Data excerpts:
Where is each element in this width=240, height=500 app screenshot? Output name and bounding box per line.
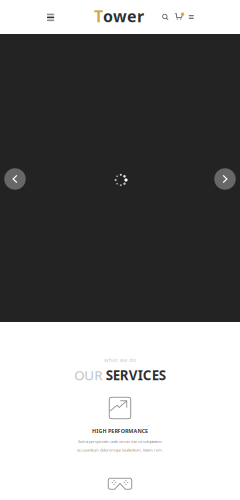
staticText: OUR xyxy=(74,366,102,384)
staticText: ower xyxy=(103,5,144,27)
staticText: HIGH PERFORMANCE xyxy=(92,428,148,435)
staticText: accusantium doloremque laudantium, totam… xyxy=(77,447,163,453)
button[interactable]: More xyxy=(185,10,198,24)
button[interactable]: Search xyxy=(159,10,172,24)
staticText: T xyxy=(94,5,103,27)
staticText: Sed ut perspiciatis unde omnis iste sit … xyxy=(78,439,162,444)
button[interactable]: Previous slide xyxy=(4,168,26,190)
button[interactable]: Menu xyxy=(42,8,60,26)
staticText: SERVICES xyxy=(106,366,166,384)
button[interactable]: T xyxy=(94,5,144,27)
button[interactable]: Shopping cart xyxy=(172,10,186,24)
staticText: what we do xyxy=(104,356,136,364)
button[interactable]: Next slide xyxy=(214,168,236,190)
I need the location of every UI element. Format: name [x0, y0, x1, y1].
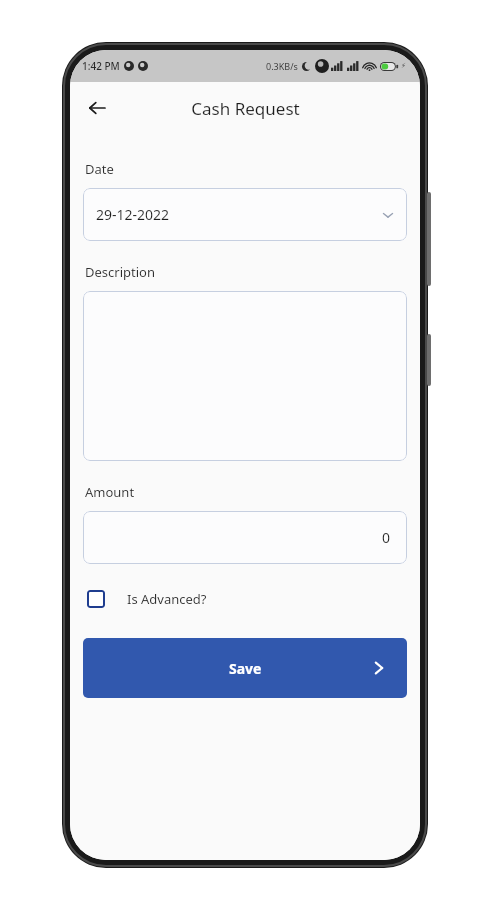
staticText: 29-12-2022 — [96, 205, 170, 224]
button[interactable]: 0 — [83, 511, 407, 564]
button[interactable]: 29-12-2022 — [83, 188, 407, 241]
staticText: Cash Request — [191, 97, 300, 120]
staticText: Date — [85, 160, 114, 178]
staticText: Description — [85, 263, 155, 281]
staticText: 0.3KB/s — [266, 60, 298, 72]
staticText: 0 — [382, 528, 391, 547]
button[interactable]: Is Advanced? — [83, 584, 211, 614]
staticText: Amount — [85, 483, 135, 501]
staticText: 1:42 PM — [82, 59, 120, 73]
button[interactable] — [83, 291, 407, 461]
staticText: Is Advanced? — [127, 590, 207, 608]
button[interactable]: Back — [76, 87, 118, 129]
staticText: Save — [229, 659, 262, 678]
button[interactable]: Save — [83, 638, 407, 698]
staticText: ⚡ — [401, 62, 406, 70]
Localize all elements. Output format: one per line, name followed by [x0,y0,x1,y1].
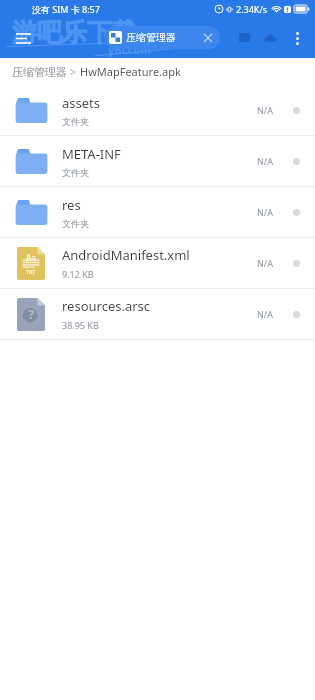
staticText: res [62,196,81,214]
staticText: yBLcom [108,42,152,57]
staticText: AndroidManifest.xml [62,246,190,264]
button[interactable]: Aa [0,238,315,288]
staticText: ? [28,305,35,323]
button[interactable]: Windows [231,25,257,51]
button[interactable]: res [0,187,315,237]
button[interactable]: ? [0,289,315,339]
button[interactable]: 压缩管理器 [12,65,67,79]
staticText: 文件夹 [62,218,89,229]
staticText: 9.12 KB [62,268,94,280]
button[interactable]: Select [285,303,307,325]
button[interactable]: Menu [8,23,38,53]
button[interactable]: Select [285,252,307,274]
staticText: 游吧乐下载 [12,17,137,48]
button[interactable]: Cloud [257,25,283,51]
staticText: N/A [257,206,273,218]
staticText: N/A [257,308,273,320]
staticText: Aa [26,252,36,263]
staticText: 38.95 KB [62,319,99,331]
staticText: TXT [26,269,36,276]
button[interactable]: More options [283,24,311,52]
button[interactable]: 压缩管理器 [104,26,220,49]
staticText: 2.34K/s [236,3,268,15]
button[interactable]: Select [285,150,307,172]
button[interactable]: META-INF [0,136,315,186]
staticText: assets [62,94,100,112]
staticText: 没有 SIM 卡 [32,3,80,15]
staticText: HwMapFeature.apk [80,64,181,79]
staticText: 文件夹 [62,116,89,127]
button[interactable]: assets [0,85,315,135]
staticText: 文件夹 [62,167,89,178]
staticText: N/A [257,104,273,116]
button[interactable]: Close [201,31,215,45]
staticText: 8:57 [82,3,100,15]
button[interactable]: Select [285,99,307,121]
staticText: N/A [257,257,273,269]
staticText: META-INF [62,145,121,163]
staticText: > [67,64,80,79]
staticText: N/A [257,155,273,167]
staticText: resources.arsc [62,297,151,315]
staticText: 压缩管理器 [126,31,201,44]
button[interactable]: Select [285,201,307,223]
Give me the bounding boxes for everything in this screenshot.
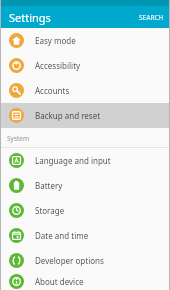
- other: Easy mode: [9, 33, 24, 48]
- button[interactable]: Easy mode: [0, 28, 170, 53]
- button[interactable]: Battery: [0, 173, 170, 198]
- other: Accounts: [9, 83, 24, 98]
- other: Accessibility: [9, 58, 24, 73]
- other: About device: [9, 274, 24, 289]
- staticText: Date and time: [35, 230, 89, 241]
- other: Date and time: [9, 228, 24, 243]
- other: Developer options: [9, 253, 24, 268]
- other: Storage: [9, 203, 24, 218]
- other: Battery: [9, 178, 24, 193]
- button[interactable]: Date and time: [0, 223, 170, 248]
- button[interactable]: Storage: [0, 198, 170, 223]
- staticText: Developer options: [35, 255, 104, 266]
- staticText: Settings: [9, 10, 51, 25]
- staticText: SEARCH: [139, 13, 164, 22]
- staticText: Accounts: [35, 85, 70, 96]
- button[interactable]: Language and input: [0, 148, 170, 173]
- button[interactable]: About device: [0, 273, 170, 290]
- staticText: Language and input: [35, 155, 111, 166]
- button[interactable]: SEARCH: [133, 9, 170, 26]
- staticText: About device: [35, 276, 84, 287]
- staticText: Backup and reset: [35, 110, 101, 121]
- staticText: Storage: [35, 205, 65, 216]
- staticText: Easy mode: [35, 35, 76, 46]
- button[interactable]: Accounts: [0, 78, 170, 103]
- other: Language and input: [9, 153, 24, 168]
- button[interactable]: Accessibility: [0, 53, 170, 78]
- button[interactable]: Backup and reset: [0, 103, 170, 128]
- staticText: System: [7, 134, 30, 143]
- other: Backup and reset: [9, 108, 24, 123]
- button[interactable]: Developer options: [0, 248, 170, 273]
- staticText: Battery: [35, 180, 63, 191]
- staticText: Accessibility: [35, 60, 81, 71]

* WHAT YOU WILL DO
Using the data above, tally each line that has the string "slide" and report only the sum.

* ANSWER BELOW
2